* Description of the task
Copy out every line from the records that includes "lestresorsderable".
== Data records
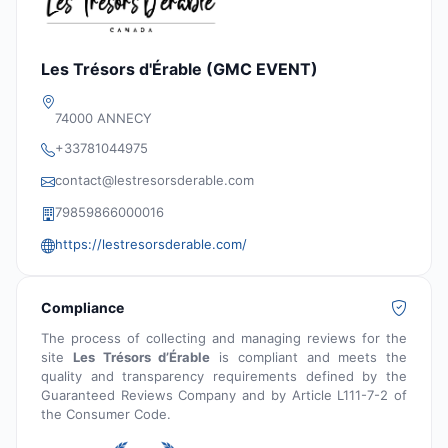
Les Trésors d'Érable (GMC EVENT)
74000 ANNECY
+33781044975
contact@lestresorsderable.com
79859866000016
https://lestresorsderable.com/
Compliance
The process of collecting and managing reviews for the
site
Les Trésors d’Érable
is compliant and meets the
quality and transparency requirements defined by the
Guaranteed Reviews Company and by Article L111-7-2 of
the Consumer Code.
====
== Data records
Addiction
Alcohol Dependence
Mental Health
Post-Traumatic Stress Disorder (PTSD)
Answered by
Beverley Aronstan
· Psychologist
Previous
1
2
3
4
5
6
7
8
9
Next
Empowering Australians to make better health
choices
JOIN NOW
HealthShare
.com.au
====
== Data records
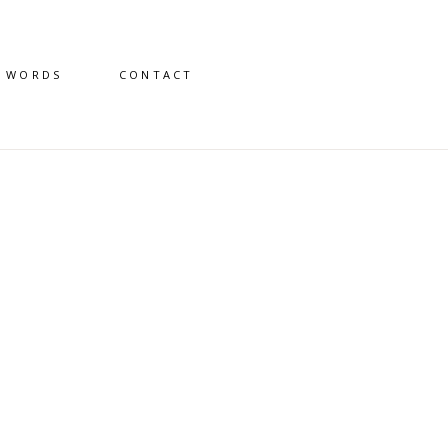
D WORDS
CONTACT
====
* Solved exercise
contact@lestresorsderable.com
https://lestresorsderable.com/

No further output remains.